In constructing the glove’s fingers, aligning the total circumference of the fingers is more important than aligning the width of the fingers. Each finger’s width measurement was matched by the glove’s finger width, and the fingertip was drawn with a U-shaped curve. As the width measurements of the first and middle finger joints were similar, with a difference of 0.1 mm, the width of the glove’s first and middle finger joints was kept the same by using a large value between the two for visual balance. To match the glove finger’s circumference with the human finger’s circumference, the width of the finger side panel was calculated as ([finger circumference measurement – 2·glove fingers’ width measurement] ÷ (2) and inserted in a 2D pattern. When making hand-sized gloves, it is also possible to use the first and middle joint width measurements for each corresponding location.

As an alternative to constructing the finger side panel, it was easy to derive quantitative pattern results by drawing a curved line that matched the long finger’s longitudinal line on the top side and the short finger’s longitudinal line on the bottom side in the bent hand posture and matching the side panel outline with the amount of the curve line. Consequently, the finger side panel formed a C-curve shape as a result of the bent hand posture (Figure S5 in the supplementary material). The finger side panel structure of the C-curve is a core element of this study’s method, along with the trapezoidal hand proximal part structure.

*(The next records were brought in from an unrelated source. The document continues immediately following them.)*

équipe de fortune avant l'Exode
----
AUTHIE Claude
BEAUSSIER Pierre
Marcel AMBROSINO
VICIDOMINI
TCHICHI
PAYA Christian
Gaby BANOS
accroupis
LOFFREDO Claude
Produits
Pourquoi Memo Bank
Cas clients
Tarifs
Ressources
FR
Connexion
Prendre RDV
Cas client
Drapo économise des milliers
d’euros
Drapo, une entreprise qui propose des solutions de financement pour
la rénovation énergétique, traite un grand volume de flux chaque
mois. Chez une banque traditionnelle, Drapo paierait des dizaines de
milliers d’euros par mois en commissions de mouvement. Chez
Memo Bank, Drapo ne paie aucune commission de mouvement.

Guidelines for the adjustment of the fit level

If future developers want to produce gloves with a higher fit level, they should use stretch materials with greater elongation than the materials used in this study to find ways to reduce patterns that reflect the material’s elongation. As reported in studies on elastic materials in tight-fitting clothing,^16,35,36 the rate of pattern reduction or material elongation application between the weft and warp direction should be operated differently in gloves. Few in-depth studies have been conducted on the application rate of pattern reduction or material elongation on gloves production. Since previous studies have not considered gloves with increased external pressure, such as those on compression leggings or tops, the relevance of proper external pressure to the hand for performance should be investigated due to the increase in the fit level caused by reduced elastic material patterns.

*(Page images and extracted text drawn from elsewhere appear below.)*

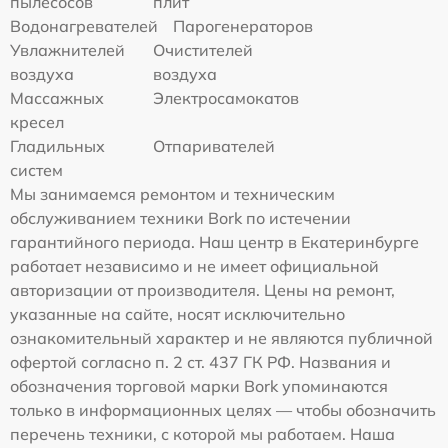
пылесосов
плит
Водонагревателей
Парогенераторов
Увлажнителей
Очистителей
воздуха
воздуха
Массажных
Электросамокатов
кресел
Гладильных
Отпаривателей
систем
Мы занимаемся ремонтом и техническим
обслуживанием техники Bork по истечении
гарантийного периода. Наш центр в Екатеринбурге
работает независимо и не имеет официальной
авторизации от производителя. Цены на ремонт,
указанные на сайте, носят исключительно
ознакомительный характер и не являются публичной
офертой согласно п. 2 ст. 437 ГК РФ. Названия и
обозначения торговой марки Bork упоминаются
только в информационных целях — чтобы обозначить
перечень техники, с которой мы работаем. Наша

Application of the gloves’ test protocol

With regard to gloves, there is a lack of established patternmaking methods and evaluation tools as well as a lack of discussion on this topic.^10,11 Most of the functional testing of gloves are performed by adopting hand function tests,^26,37 with few test protocols and user evaluation tools to assess whether the gloves are a good fit or suitable for specific movements. In this study, quantitative functional tasks, the user’s subjective fit evaluations, and qualitative narrative statements were combined to assess gloves, and were valuable tools for a detailed analysis. Furthermore, as the hand is divided into many parts, it is not easy for users to simply evaluate gloves using the table method. The questionnaire developed in this study has the advantage of making it more convenient for users to evaluate gloves as they can rate the parts of the glove that are shown as images.